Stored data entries
━━━━━━━━━━

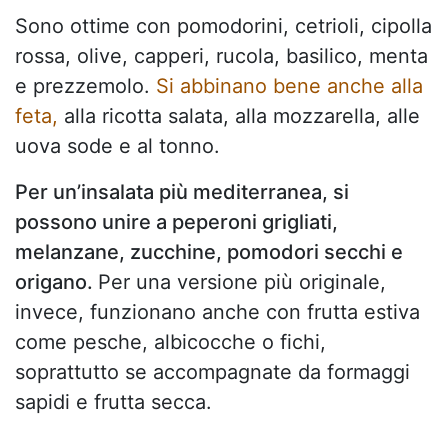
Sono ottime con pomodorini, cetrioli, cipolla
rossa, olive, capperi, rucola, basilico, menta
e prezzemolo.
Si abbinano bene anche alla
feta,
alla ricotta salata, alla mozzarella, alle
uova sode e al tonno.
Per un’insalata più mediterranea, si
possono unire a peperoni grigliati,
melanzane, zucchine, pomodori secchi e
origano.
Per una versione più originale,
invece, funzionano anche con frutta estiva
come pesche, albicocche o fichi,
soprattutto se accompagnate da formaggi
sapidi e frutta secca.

━━━━━━━━━━

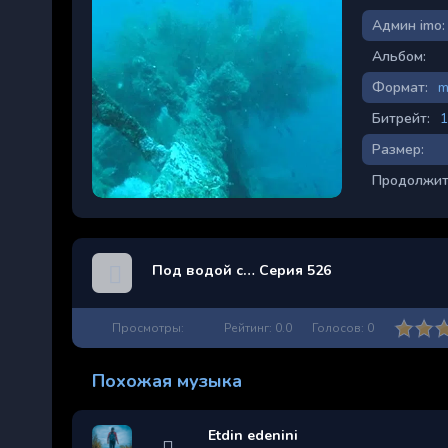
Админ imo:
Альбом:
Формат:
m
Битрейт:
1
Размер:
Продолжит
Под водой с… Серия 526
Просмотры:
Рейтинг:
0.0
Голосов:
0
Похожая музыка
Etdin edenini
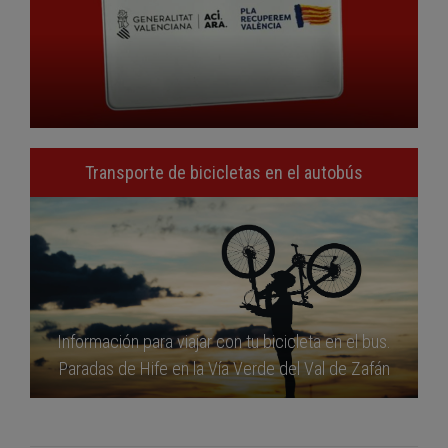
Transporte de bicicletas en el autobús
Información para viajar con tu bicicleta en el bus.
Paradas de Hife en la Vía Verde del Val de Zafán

━━━━━━━━━━

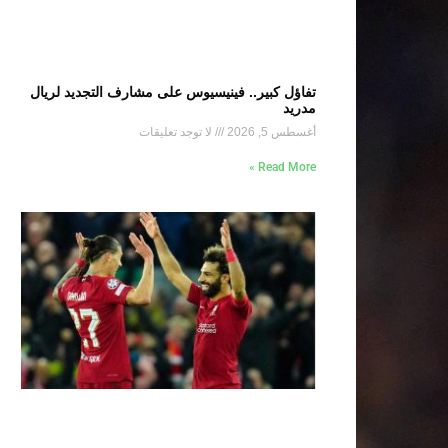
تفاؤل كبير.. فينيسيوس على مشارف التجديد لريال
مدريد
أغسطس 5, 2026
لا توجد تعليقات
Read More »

━━━━━━━━━━

Would you filter the records and copy each line that contains the word "anche"?

Si abbinano bene anche alla
invece, funzionano anche con frutta estiva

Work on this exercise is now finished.